[Platine #1] Budapest

L’aventure d’un média musical passe, au fil des années, par de nombreuses réflexions, d’envies à concrétiser, de caps à définir, de pas à franchir. Nous avons toujours eu à cœur, au sein de la rédaction d’indiemusic, avec lenteur et une certaine précaution ou, à l’inverse, sur un simple coup de tête, pris d’une urgence soudaine, d’expérimenter, de construire de nouveaux formats éditoriaux, avant tout à l’écrit. À travers ces contenus que nous espérons originaux et riches d’intérêt pour nos lecteurs, nous nous sommes pris de passion pour les histoires des musiciens que nous avons la chance de côtoyer quotidiennement. Offrir une tribune à ceux qui la font est aujourd’hui devenu essentiel pour nous. Après avoir proposé à un grand nombre d’artistes de nous confier leur Entourage (un des formats dont nous sommes le plus fiers), nous lançons aujourd’hui Platine, une nouvelle aventure où les artistes nous parlent de leurs disques essentiels et fondateurs : ceux qui ont influencé leur écriture, leur manière de composer et qui constituent, d’une certaine manière, l’essence de leur projet. Pour cet épisode pilote, nous avons donné la parole à un groupe qui incarne parfaitement l’idéal des rencontres. Sublimé par les voix, passionnées, complémentaires et tumultueuses de Perpetue Minali Bella et de Holy Louis Boot et le jeu de guitare plein de fougue d’Hervé Bezemat, le quintet mystique Budapest profite de la sortie prochaine de son second album « Paramoon », entre trip-hop, pop, soul, folk et rock progressif, pour nous raconter, à cœur ouvert, ses amours discographiques.

crédit : Pierre Wetzel

Frank Ocean – Blonde

Hervé :  Un des albums que j’ai beaucoup écouté pendant l’écriture de « Paramoon », c’est le dernier opus de Frank Ocean, « Blonde ». On a découvert Frank Ocean en 2014 en studio pendant l’enregistrement de notre premier album ; un groupe présent dans le studio faisait écouter quelques titres de « Channel Orange », son disque précédent. Honnêtement, cela suscitait pas mal de critiques (trop cheesy, autotune, etc.), mais j’étais assez intrigué et finalement fasciné par le mood et l’utilisation débridée de sa voix. « Blonde » est très intérieur, personnel et quasi schizophrénique dans l’utilisation des voix : l’artiste se dévoile, mais ne s’expose pas. J’ai l’impression qu’il lance un défi à ses auditeurs ; c’est comme cela que j’interprète le visuel de cette pochette. Je considère cet album comme froid et lointain, mais cela résonne, paradoxalement, d’une manière très viscérale et émotionnelle. J’imagine que c’est le propre des grands que d’abolir les distances culturelles, générationnelles et toucher au plus profond de nous.


Arto Lindsay – Invoke

Hervé :  Un autre artiste qui a pas mal influencé le son de Budapest est Arto Lindsay. Il a grandi au Brésil, vit à New York, précurseur de la no wave vers la fin des seventies. Ses albums solos sont une rencontre entre lo-fi, bruitisme et pop chatoyante, un chant suave et des rythmiques implacables, joués par la crème des musiciens de la scène new-yorkaise downtown. S’il ne fallait en choisir qu’un, ce serait l’album « Invoke » de 2002. Le visuel m’évoque New York, sans que je sache bien pourquoi ! Le premier titre, « Illuminated », illustre la richesse musicale de cet album ; et on sent bien que, derrière l’apparente ironie, l’humour acerbe et ce regard décalé sur le monde, la sensibilité affleure et la tendresse domine…

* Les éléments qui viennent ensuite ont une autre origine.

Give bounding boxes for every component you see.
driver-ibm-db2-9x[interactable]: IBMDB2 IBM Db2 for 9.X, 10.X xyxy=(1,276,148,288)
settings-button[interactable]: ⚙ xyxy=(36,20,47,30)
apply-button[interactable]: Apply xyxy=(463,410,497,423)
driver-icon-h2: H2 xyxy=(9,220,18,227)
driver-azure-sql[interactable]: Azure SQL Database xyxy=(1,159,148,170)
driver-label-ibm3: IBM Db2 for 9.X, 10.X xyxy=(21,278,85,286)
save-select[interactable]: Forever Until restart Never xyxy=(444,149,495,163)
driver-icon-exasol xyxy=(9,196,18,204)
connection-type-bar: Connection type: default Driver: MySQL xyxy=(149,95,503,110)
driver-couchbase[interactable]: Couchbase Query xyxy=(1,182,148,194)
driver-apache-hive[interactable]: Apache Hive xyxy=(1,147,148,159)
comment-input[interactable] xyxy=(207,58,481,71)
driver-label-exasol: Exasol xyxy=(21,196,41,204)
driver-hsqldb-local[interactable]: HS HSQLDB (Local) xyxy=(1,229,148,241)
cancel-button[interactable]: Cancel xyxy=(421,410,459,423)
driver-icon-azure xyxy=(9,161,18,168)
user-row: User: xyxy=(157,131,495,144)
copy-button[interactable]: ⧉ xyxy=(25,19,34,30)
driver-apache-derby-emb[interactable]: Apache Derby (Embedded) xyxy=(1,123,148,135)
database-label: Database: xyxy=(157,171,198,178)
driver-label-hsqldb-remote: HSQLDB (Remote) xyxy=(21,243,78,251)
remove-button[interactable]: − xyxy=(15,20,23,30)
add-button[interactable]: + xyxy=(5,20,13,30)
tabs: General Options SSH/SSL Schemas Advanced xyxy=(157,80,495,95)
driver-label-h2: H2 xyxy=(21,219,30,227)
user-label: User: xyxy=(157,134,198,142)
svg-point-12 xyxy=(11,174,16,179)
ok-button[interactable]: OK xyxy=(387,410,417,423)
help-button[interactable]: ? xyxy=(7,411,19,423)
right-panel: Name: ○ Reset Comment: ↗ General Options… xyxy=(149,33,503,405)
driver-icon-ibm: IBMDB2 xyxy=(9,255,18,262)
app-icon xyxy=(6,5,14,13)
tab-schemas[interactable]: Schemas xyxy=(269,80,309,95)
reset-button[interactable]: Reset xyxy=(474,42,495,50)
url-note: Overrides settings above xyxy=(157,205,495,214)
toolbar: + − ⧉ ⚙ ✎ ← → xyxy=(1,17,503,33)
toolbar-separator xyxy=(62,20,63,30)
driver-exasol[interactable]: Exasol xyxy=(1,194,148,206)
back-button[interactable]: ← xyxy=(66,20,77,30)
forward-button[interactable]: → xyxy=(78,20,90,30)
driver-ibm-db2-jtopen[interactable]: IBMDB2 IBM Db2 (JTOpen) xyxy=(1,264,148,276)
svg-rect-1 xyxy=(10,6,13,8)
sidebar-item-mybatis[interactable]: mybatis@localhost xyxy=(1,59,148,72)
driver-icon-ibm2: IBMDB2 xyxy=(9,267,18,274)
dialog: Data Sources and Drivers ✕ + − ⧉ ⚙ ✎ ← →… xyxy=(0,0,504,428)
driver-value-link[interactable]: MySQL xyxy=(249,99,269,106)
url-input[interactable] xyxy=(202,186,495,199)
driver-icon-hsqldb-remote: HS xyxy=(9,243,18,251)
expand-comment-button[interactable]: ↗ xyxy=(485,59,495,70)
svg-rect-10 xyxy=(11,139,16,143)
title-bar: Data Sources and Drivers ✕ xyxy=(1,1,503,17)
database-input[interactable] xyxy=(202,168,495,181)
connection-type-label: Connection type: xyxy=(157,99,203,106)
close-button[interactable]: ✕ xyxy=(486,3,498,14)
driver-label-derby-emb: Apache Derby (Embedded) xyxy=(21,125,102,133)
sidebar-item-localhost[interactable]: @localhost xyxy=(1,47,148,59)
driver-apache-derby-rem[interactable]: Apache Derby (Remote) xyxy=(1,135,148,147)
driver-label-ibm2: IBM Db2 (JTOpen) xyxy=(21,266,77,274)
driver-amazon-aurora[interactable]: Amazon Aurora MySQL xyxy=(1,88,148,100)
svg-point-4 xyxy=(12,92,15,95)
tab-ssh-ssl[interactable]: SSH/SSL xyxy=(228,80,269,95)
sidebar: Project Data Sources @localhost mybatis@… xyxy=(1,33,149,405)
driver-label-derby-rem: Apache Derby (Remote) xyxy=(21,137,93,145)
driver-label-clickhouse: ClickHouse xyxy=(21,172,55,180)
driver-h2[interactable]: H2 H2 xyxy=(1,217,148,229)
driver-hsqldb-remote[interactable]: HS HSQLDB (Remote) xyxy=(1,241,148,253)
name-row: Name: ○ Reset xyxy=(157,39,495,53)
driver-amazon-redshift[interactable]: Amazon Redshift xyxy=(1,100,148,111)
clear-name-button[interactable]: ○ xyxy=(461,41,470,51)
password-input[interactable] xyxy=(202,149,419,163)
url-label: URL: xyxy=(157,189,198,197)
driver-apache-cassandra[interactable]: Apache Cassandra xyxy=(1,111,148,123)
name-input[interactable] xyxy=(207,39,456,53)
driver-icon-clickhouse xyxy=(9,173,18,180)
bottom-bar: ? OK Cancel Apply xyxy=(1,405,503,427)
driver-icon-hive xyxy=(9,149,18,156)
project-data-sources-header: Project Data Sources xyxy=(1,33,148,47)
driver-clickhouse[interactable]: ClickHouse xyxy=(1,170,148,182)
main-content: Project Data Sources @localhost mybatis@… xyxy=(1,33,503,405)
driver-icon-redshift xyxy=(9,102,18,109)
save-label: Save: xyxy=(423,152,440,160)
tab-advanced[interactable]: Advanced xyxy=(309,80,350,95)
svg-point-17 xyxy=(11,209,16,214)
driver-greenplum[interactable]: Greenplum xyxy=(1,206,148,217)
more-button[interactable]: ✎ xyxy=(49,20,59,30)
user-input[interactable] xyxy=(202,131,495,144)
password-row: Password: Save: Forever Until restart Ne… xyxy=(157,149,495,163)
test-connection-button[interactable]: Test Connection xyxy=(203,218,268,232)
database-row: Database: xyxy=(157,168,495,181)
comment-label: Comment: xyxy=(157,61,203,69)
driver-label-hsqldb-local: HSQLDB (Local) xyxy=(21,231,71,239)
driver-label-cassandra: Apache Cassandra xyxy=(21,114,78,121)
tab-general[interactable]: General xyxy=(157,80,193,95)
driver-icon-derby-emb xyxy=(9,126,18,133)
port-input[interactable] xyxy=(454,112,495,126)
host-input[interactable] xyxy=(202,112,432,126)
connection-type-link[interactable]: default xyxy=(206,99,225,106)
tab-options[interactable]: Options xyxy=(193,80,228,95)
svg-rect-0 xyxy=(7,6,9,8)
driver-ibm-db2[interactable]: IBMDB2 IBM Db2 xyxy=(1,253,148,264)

TV on the Radio – Return to Cookie Mountain

Hervé :  TVOTR nous accompagne depuis nos débuts ; c’est aussi une grosse influence pour nous, on les a un peu perdus de vue depuis, mais ça a été un vrai choc sonore quand on les a découverts en 2008 ! Le premier truc, c’est que le groupe est artistiquement indépendant, le producteur est l’un de ses membres, ils gèrent eux-mêmes les visuels… Ce fût une des premières fois qu’on s’est dit : « Une musique aussi ambitieuse peut être faite sans aide extérieure, à la maison… » On s’est senti pousser des ailes ! La production est super riche, ça part vraiment dans tous les sens, il y a des trouvailles sur chaque morceau, c’est original, surprenant, les influences sont larges, du gospel au punk, du rock psyché au trip-hop. On sent bien que le groupe est New-Yorkais. En un mot : décomplexé… Cet album est un melting pot jouissif !


Radiohead – OK Computer

Irwin : Album OVNI, tant par les techniques qu’il a empruntées que par ses idées organiques, électriques et électroniques. Un résumé sonore teinté de fragilité, de crainte, de chaos et d’espoir sur ce passage dans le troisième millénaire. Je me souviens l’avoir découvert lorsque ma sœur est revenue d’Espagne en me racontant qu’elle avait entendu le plus beau morceau de sa vie. Elle parlait de « Paranoid Android ». Elle l’a cherché sur le CD dès que je lui ai dit que je l’avais acheté. C’est avec cet album que nous sommes devenus des fans incontournables de la bande à Thom Yorke. Pour ma part, c’est sur « Let Down » que j’ai flashé.


Pink Floyd – Meddle

Holy : S’il y a une œuvre sensible, c’est sans aucun doute celle-là. Je l’ai découvert dans les disques de jeunesse de ma mère ; j’avais 12 ans. Il a veillé sur moi, d’une certaine manière. Avec le temps, tout en restant pluriel et pourtant très simple, il revêt une absolue douceur. Je le garde et l’écoute comme un ami de longue date. Bien sûr, c’est l’avant-garde d’une époque ! 1971. Bien sûr, c’est Pink Floyd ! Oui, mais j’aime faire le bruit du vent dans un morceau, j’aime le son poussiéreux et sableux qu’il émet, et c’est ainsi qu’il s’ouvre. Ensuite, les espaces, les architectures, la transe, l’énergie, les miaulements sauvages du chat, l’éternité, les hymnes, les siestes endimanchées, les caresses, les rêves éveillés… tout y est ! En seulement six titres, sur deux faces. La face B est entièrement occupée par « Echoes », qui est véritablement une expérience lorsqu’on a 12 ans. Une expérience visuelle aussi, en se plongeant dans l’artwork d’Hipgnosis qui joue sur les contrastes avec son oreille géante immergée dans les ondes à l’extérieur ; LA photo majeure de Pink Floyd à l’abri, à l’intérieur.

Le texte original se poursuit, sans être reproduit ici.